ReplyDeleteBit of an Anglo-Saxon myth this 'high taxes don't work!' thingy. As you know, I've lived in several European countries and the correlation between high income tax and the general success of an economy isn't clear at all. France, Germany, Switzerland (to name but a few I know really well) are all high tax countries with very good economies (not without problems of course). These countries do also provide best-in-class public services in return for these hard earned tax Euros. Sweden and Norway probably take the biscuit in terms highest taxes/most welfarised nations on Earth, yet are very competitive on the world market. France's national (publicly owned) car company Renault produces world class vehicles and very profitably too...

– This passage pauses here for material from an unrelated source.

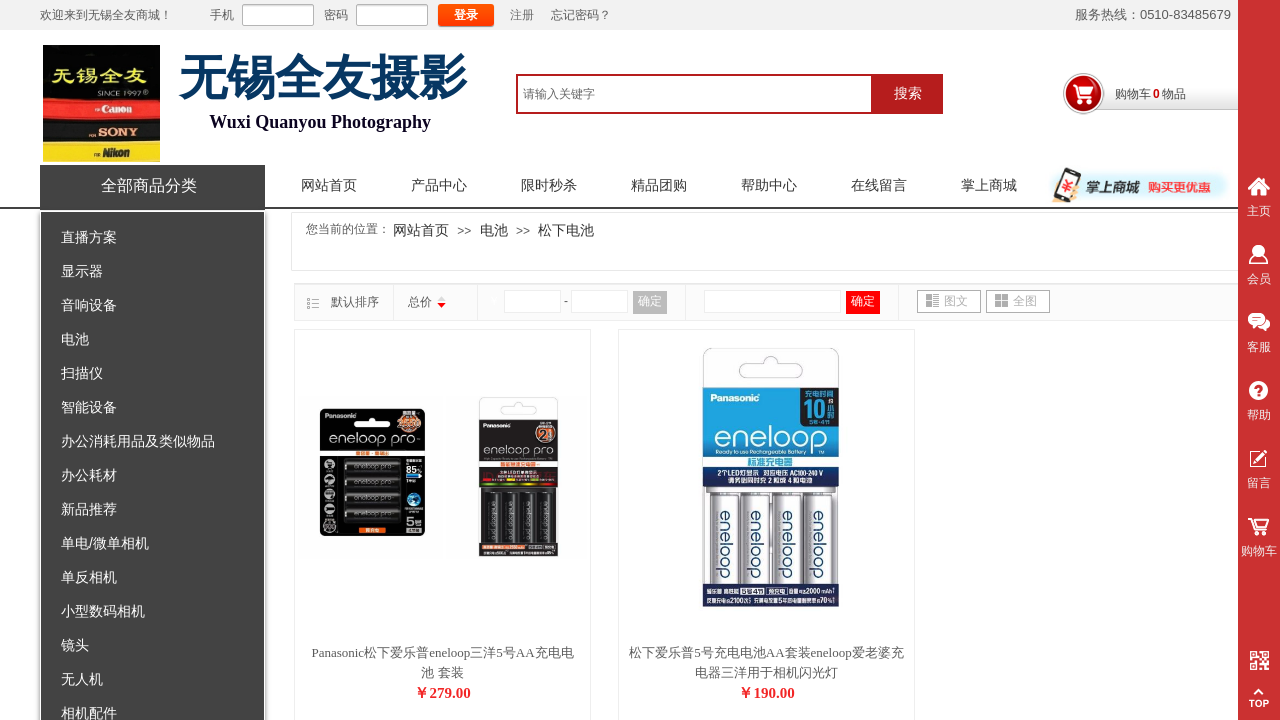 This screenshot has height=720, width=1280. I want to click on 智能设备, so click(89, 407).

By contrast, a country like Italy is quite high tax, yet riddled with problems (and poor public sector) now for decades.
Who in Europe currently lags behind in terms of economic recovery? That'll be the low tax UK!
Not quite sure why you wanted to punch that couple in the face, though...
The key word in the phrase "drowning in high taxes" is "drowning". I'm not crazy about high taxes, but hey, if they benefit most people, including the middle class then great. If, on the other hand, it hurts the middle class then it's bad.
ReplyDeleteNot quite sure why you wanted to punch that couple in the face, though...
Oh, they were just so annoyingly perfect (and perfectly annoying).